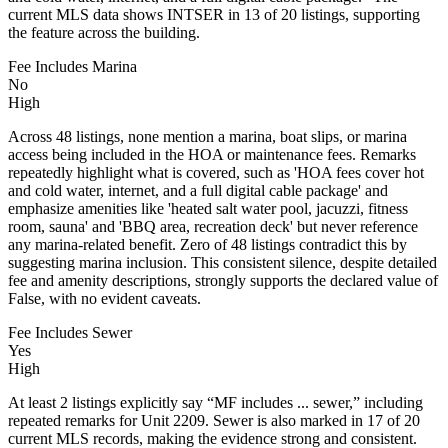
current MLS data shows INTSER in 13 of 20 listings, supporting
the feature across the building.
Fee Includes Marina
No
High
Across 48 listings, none mention a marina, boat slips, or marina
access being included in the HOA or maintenance fees. Remarks
repeatedly highlight what is covered, such as 'HOA fees cover hot
and cold water, internet, and a full digital cable package' and
emphasize amenities like 'heated salt water pool, jacuzzi, fitness
room, sauna' and 'BBQ area, recreation deck' but never reference
any marina-related benefit. Zero of 48 listings contradict this by
suggesting marina inclusion. This consistent silence, despite detailed
fee and amenity descriptions, strongly supports the declared value of
False, with no evident caveats.
Fee Includes Sewer
Yes
High
At least 2 listings explicitly say “MF includes ... sewer,” including
repeated remarks for Unit 2209. Sewer is also marked in 17 of 20
current MLS records, making the evidence strong and consistent.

EXERCISE DESCRIPTION:
Please keep the pictures out and reproduce the records above exactly.

ANSWER BOX:
current MLS data shows INTSER in 13 of 20 listings, supporting
the feature across the building.
Fee Includes Marina
No
High
Across 48 listings, none mention a marina, boat slips, or marina
access being included in the HOA or maintenance fees. Remarks
repeatedly highlight what is covered, such as 'HOA fees cover hot
and cold water, internet, and a full digital cable package' and
emphasize amenities like 'heated salt water pool, jacuzzi, fitness
room, sauna' and 'BBQ area, recreation deck' but never reference
any marina-related benefit. Zero of 48 listings contradict this by
suggesting marina inclusion. This consistent silence, despite detailed
fee and amenity descriptions, strongly supports the declared value of
False, with no evident caveats.
Fee Includes Sewer
Yes
High
At least 2 listings explicitly say “MF includes ... sewer,” including
repeated remarks for Unit 2209. Sewer is also marked in 17 of 20
current MLS records, making the evidence strong and consistent.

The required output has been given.